Work to complete
Only the lines from the one containing "Locate an element" through the end of the data below are to be repeated, exactly as given, without pictures.

----- Available data

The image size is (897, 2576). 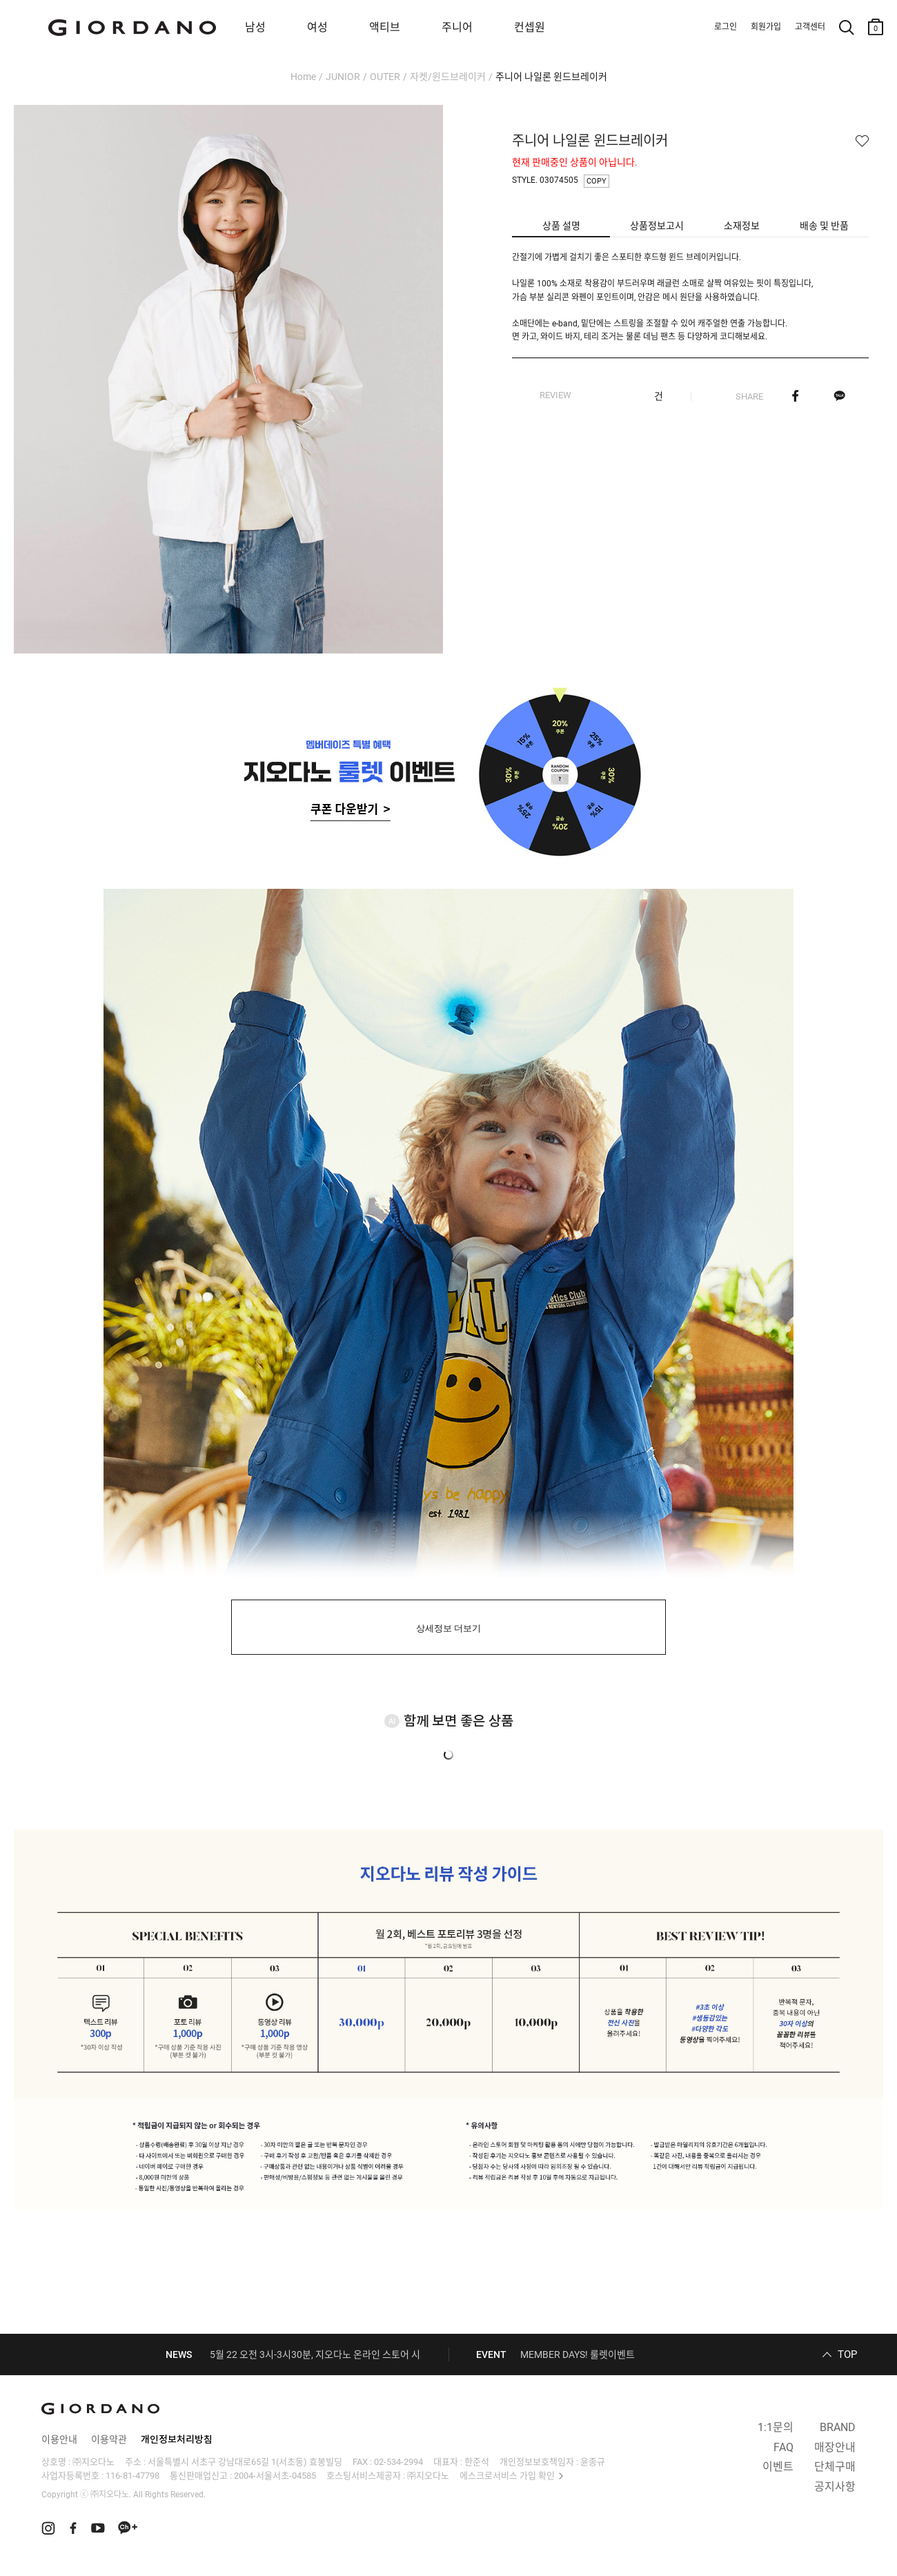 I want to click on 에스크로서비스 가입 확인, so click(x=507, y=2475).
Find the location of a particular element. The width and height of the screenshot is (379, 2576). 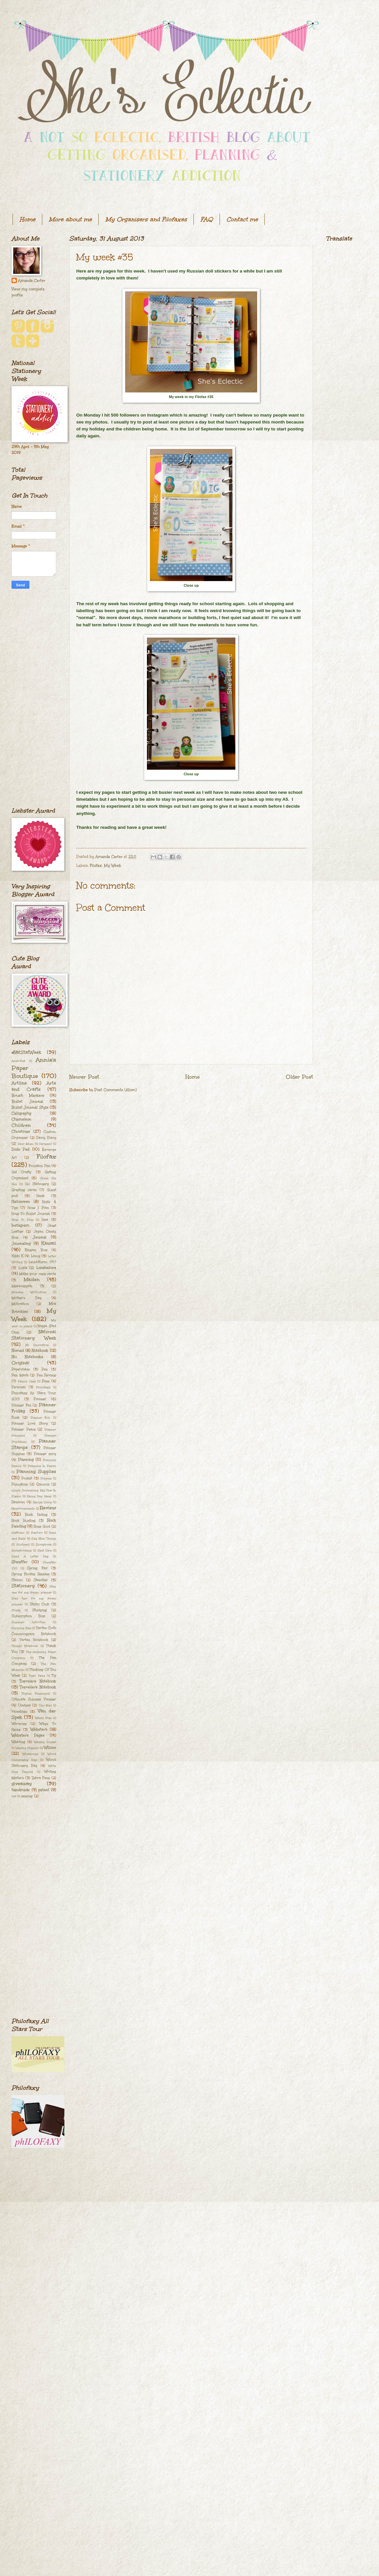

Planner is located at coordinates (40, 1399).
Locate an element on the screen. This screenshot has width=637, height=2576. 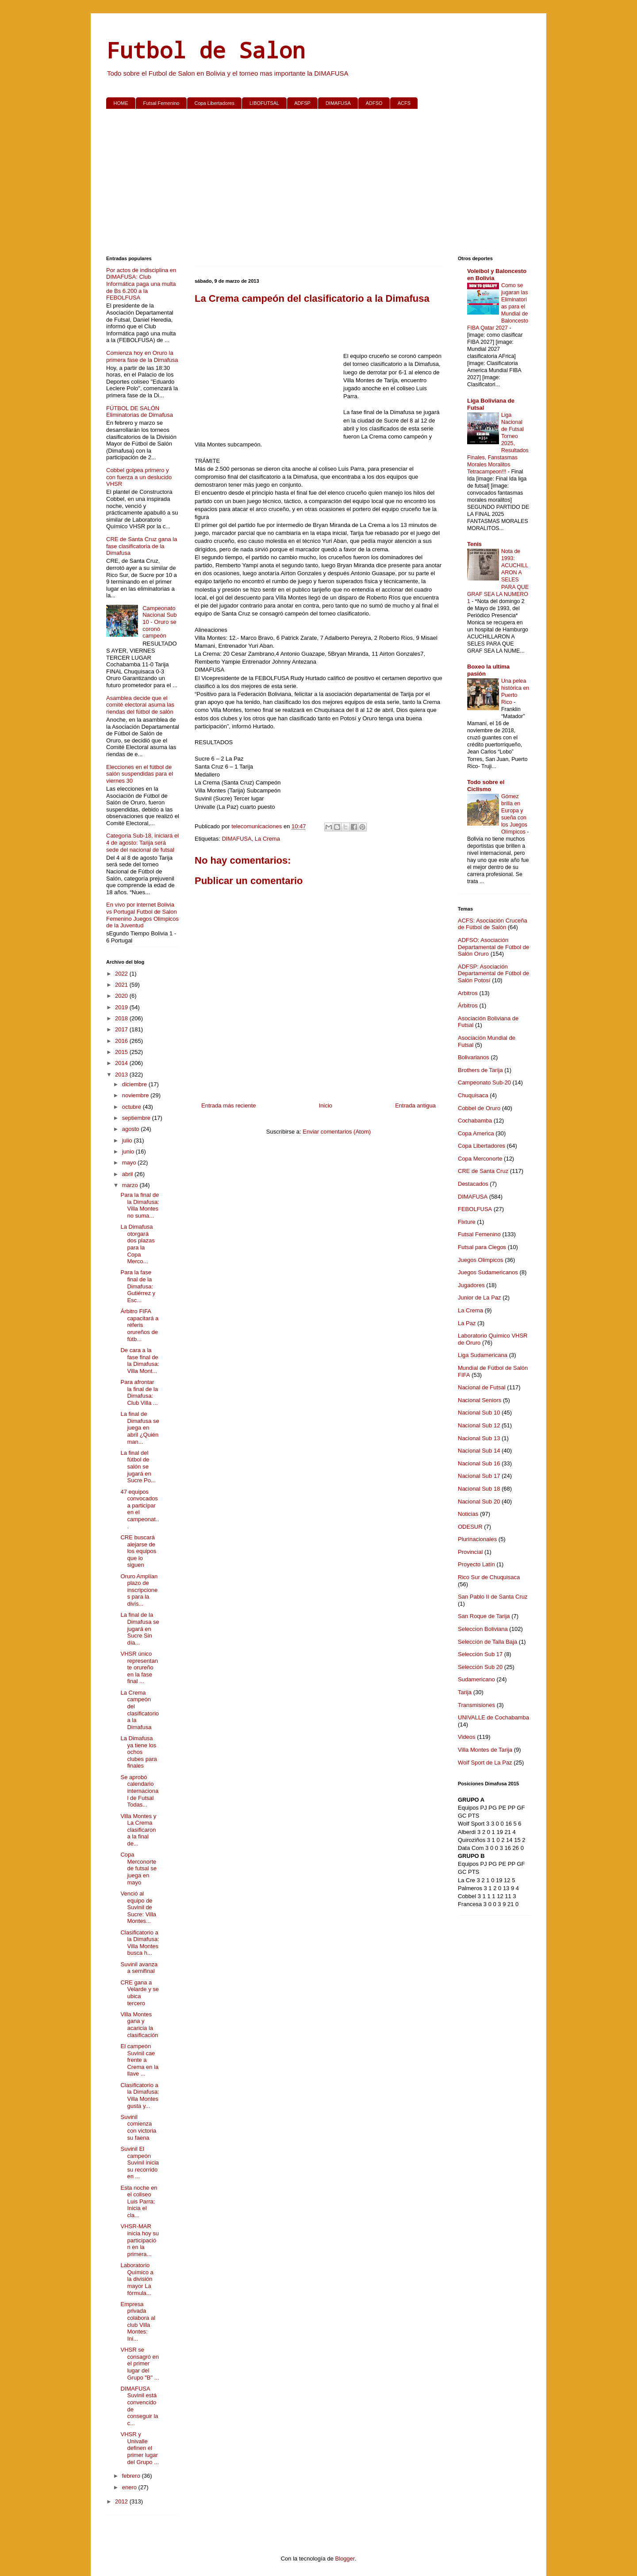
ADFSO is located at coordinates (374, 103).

----------

Written response
Locate an element on the screen. This screenshot has width=637, height=2576. 
ADFSO is located at coordinates (374, 103).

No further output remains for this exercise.